Everything I know will be destroyed, unless it’s knowledge I pass down to the next generation, which is why I care about little else.  The sun will burn out in a few billion years.  And in around five hundred million years the sun will start to burn heavier elements, heating up.  If the human race isn’t off planet Earth by then, we’ll be done for.

I love walks outside and staring at fields, or the birds.  I love the peace of it all, and the quiet.  But reading Darwin’s Origin of Species has ruined me forever.  There’s no peace to that field.  Those lovely birds are parasites.  They live off eating bugs and insects!  They fly about killing off other life.

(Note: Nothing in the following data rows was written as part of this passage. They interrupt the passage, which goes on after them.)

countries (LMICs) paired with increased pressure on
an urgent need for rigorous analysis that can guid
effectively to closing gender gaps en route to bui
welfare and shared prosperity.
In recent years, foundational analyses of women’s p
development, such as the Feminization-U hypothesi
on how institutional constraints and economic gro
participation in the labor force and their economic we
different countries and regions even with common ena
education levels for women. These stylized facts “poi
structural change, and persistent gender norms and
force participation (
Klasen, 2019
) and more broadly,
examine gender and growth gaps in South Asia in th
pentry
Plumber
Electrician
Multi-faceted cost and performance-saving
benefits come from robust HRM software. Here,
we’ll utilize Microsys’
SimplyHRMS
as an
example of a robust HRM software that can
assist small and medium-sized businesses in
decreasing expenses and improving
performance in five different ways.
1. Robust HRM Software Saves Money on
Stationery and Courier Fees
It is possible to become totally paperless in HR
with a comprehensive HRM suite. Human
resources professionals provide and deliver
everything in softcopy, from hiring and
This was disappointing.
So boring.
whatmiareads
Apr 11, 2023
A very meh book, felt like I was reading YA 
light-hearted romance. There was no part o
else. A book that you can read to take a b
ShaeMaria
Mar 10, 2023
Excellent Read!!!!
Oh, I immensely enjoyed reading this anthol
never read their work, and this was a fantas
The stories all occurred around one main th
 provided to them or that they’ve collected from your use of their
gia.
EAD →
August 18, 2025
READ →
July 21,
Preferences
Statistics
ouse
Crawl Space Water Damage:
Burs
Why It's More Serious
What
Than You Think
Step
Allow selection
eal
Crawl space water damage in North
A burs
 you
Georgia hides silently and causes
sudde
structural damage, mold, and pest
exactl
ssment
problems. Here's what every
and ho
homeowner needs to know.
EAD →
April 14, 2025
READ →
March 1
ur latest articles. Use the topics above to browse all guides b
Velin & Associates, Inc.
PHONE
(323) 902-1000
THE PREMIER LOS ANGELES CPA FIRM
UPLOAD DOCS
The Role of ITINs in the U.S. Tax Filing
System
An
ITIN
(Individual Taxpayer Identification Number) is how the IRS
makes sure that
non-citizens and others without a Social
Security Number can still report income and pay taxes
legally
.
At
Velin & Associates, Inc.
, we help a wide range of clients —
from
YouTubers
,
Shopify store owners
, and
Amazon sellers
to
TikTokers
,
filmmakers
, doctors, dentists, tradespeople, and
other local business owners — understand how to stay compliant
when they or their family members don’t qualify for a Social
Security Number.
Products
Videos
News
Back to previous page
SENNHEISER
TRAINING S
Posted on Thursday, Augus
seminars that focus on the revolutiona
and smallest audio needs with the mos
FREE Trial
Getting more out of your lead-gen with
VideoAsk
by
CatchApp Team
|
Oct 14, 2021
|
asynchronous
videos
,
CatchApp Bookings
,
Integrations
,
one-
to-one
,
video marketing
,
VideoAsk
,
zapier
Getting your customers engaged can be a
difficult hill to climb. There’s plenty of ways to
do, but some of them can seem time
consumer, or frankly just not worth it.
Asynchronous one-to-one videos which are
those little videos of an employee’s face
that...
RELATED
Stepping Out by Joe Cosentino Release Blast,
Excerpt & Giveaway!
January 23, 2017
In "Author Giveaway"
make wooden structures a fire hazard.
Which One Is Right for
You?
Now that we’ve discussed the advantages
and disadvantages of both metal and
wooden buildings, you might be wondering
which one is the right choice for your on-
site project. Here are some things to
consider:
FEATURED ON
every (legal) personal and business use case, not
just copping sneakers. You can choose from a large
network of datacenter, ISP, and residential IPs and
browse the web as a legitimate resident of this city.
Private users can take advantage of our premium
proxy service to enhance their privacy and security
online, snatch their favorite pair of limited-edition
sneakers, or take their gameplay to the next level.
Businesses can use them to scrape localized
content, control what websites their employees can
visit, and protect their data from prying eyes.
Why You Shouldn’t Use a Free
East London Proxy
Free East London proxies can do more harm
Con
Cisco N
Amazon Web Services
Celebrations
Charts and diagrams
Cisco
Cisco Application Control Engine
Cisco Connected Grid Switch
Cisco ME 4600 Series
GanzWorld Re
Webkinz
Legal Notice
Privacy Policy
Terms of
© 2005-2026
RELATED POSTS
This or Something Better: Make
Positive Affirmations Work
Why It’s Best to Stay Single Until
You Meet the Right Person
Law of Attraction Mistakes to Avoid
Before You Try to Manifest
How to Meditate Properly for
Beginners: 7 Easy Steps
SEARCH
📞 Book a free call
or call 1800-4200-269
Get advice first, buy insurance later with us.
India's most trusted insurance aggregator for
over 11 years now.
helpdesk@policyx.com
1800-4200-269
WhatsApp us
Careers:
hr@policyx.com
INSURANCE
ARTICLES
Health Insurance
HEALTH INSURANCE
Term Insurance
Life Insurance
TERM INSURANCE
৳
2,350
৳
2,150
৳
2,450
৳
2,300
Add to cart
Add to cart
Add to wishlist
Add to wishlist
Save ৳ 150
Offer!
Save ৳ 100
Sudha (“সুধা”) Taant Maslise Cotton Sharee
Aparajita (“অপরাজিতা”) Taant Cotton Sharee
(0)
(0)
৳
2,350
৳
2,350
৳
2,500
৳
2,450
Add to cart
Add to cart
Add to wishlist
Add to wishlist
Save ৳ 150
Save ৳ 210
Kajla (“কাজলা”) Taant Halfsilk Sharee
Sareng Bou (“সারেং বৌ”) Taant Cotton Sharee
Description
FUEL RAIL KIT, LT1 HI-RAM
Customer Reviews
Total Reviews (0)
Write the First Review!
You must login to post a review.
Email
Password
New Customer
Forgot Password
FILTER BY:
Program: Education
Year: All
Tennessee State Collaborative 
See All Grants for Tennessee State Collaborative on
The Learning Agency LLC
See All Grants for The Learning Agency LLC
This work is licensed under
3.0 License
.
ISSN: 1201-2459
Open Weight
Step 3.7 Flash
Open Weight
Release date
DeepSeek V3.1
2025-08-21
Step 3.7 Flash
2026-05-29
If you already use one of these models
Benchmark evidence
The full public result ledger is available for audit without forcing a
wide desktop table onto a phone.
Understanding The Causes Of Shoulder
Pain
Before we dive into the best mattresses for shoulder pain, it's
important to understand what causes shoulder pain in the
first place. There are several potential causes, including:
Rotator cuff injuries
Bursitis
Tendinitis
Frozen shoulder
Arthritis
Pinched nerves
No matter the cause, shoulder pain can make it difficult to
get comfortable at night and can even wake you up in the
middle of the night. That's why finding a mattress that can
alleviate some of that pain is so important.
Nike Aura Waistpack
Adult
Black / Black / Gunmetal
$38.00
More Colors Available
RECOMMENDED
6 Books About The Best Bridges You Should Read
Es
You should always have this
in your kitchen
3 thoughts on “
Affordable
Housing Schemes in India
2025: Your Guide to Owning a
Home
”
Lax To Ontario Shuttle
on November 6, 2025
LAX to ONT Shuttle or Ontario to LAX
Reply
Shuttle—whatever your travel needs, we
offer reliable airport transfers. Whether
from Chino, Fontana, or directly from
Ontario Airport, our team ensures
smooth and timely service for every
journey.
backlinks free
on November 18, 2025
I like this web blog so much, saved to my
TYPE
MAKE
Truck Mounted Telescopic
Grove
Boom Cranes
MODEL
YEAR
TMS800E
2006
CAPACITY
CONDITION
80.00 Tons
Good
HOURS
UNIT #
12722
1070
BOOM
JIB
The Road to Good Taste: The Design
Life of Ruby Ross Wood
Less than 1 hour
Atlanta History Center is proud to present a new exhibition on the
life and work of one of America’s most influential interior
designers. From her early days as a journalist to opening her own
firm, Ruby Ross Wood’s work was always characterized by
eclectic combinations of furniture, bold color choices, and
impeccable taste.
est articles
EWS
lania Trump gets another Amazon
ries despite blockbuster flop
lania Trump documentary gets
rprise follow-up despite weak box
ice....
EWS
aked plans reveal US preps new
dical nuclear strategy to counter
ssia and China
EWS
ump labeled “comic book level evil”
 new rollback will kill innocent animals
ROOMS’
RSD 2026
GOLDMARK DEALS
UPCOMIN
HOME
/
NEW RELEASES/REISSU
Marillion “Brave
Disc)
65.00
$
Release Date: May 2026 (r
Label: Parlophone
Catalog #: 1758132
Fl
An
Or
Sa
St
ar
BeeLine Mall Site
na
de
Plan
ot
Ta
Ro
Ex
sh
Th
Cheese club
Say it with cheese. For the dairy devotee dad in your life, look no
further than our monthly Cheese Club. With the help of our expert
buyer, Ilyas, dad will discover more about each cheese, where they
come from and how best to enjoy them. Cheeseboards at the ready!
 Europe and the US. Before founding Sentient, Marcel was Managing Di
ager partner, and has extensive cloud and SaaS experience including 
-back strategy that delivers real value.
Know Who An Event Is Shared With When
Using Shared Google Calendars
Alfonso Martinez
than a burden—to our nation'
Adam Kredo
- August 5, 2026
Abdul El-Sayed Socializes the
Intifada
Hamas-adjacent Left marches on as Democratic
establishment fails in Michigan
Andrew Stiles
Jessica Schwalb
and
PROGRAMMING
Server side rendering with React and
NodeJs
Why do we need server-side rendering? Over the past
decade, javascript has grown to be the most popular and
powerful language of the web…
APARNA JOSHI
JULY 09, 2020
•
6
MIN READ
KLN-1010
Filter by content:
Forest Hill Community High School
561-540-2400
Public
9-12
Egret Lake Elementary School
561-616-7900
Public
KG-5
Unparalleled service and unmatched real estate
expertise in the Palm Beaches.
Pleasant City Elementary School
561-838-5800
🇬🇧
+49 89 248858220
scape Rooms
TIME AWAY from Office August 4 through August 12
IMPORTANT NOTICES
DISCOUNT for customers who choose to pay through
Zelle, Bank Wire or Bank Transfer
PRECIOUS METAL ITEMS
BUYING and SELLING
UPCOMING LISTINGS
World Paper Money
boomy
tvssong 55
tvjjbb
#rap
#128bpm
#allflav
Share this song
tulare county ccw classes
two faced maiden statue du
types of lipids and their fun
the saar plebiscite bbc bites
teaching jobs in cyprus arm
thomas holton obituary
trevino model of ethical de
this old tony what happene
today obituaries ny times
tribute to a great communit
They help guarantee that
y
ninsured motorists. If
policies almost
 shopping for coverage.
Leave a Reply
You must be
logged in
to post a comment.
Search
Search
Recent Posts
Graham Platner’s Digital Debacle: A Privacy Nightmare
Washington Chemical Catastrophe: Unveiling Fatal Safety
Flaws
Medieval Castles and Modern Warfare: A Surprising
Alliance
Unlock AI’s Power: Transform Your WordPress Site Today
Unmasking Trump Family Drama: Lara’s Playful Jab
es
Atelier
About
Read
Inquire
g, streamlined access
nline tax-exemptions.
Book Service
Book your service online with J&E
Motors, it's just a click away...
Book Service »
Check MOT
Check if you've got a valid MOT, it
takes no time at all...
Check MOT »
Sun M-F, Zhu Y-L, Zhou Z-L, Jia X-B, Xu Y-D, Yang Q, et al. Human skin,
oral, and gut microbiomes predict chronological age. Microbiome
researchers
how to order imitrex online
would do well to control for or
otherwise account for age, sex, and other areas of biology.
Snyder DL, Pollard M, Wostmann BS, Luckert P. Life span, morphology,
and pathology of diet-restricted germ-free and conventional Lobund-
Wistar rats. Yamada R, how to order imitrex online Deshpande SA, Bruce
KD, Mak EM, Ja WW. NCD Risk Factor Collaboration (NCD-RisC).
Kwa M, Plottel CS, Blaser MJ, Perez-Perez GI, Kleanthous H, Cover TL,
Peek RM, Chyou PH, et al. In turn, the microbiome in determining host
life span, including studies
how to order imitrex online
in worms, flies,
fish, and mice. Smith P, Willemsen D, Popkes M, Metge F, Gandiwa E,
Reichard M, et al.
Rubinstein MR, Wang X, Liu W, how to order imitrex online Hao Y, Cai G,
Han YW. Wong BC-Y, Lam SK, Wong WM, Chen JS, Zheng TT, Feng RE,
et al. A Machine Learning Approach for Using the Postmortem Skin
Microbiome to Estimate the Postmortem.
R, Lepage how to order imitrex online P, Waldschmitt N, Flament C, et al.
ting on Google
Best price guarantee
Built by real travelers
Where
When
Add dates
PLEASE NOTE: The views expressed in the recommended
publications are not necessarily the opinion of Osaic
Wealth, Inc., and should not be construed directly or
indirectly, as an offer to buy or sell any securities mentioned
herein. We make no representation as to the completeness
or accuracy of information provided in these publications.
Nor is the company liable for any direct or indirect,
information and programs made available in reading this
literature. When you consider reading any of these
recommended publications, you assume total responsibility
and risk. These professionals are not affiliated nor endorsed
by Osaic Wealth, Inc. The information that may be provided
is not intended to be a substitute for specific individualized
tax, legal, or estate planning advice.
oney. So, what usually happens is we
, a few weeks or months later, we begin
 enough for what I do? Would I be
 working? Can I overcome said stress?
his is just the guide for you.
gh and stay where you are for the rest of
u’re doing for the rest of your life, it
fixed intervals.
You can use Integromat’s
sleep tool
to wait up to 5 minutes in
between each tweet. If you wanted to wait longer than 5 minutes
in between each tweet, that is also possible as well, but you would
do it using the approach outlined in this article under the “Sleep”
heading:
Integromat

In fact, I’m a parasite.  My own cells can’t produce energy on their own.  I have to eat other animals, or plants to survive.  That’s hard for a pacifist like myself to deal with.  I hate killing even little bugs which crawl on my floor.  When there’s a spider, I get a little cup and a paper plate, trap it, and let it outside.  But then I learn I can’t even live without killing things.  Man… that’s harsh.

With plants, I don’t think they’re conscious, and I know they don’t have emotions.  I don’t know what it’s like for them to be killed and eaten, but their form of life is so different from my own, I don’t worry about it.

I have to forgive myself, and the birds.  We all do what we have to do.  But it’s so sad.  Once this winter rolls around 3/4 of those birds will die.  Those lovely little chicks, huddling around their momma.  They’ll be in some hole in an old tree somewhere this winter, and it’ll get very cold.  Momma’s going to huddle around her babies, trying to keep them warm.  3/4 of them will die, frozen solid, and then rot in that hole in the tree when it warms up again.  Then they’ll be devoured by insects and bacteria and decompose into dirt.

And so it goes on, year after year.  Frogs will be laying eggs, but most all of them will be killed off, and eaten.  Fish will be eaten by bears.  Grasshoppers will injure themselves jumping around, and be eaten alive by the ants.  The woes of the struggle for existence.

This troubled the mind of Charles Darwin more than anything else.  He liked to escape reading fiction books, to get his mind off of it all.  It further depressed him when the stories had a sad ending.  He said it should be a crime for books to have sad endings!  It was hard for him to bear.

One of the most consoling facts to him was the fact that most species minds weren’t developed enough to understand the meaningless of their own existence.  They also lack emotions, so are unable to get depressed about it.

This is really one of the few things in life that gets me down.  Thinking about all of this stuff.  I am in love with a girl who doesn’t love me, but what does that matter?  That’s so trivial.  I’ll live such a short time, does that even matter?

I was planning to rant about political issues as well, which tend to get me angry and depressed, but I think I do that enough in my other entries.

I’m going to get back to my reading.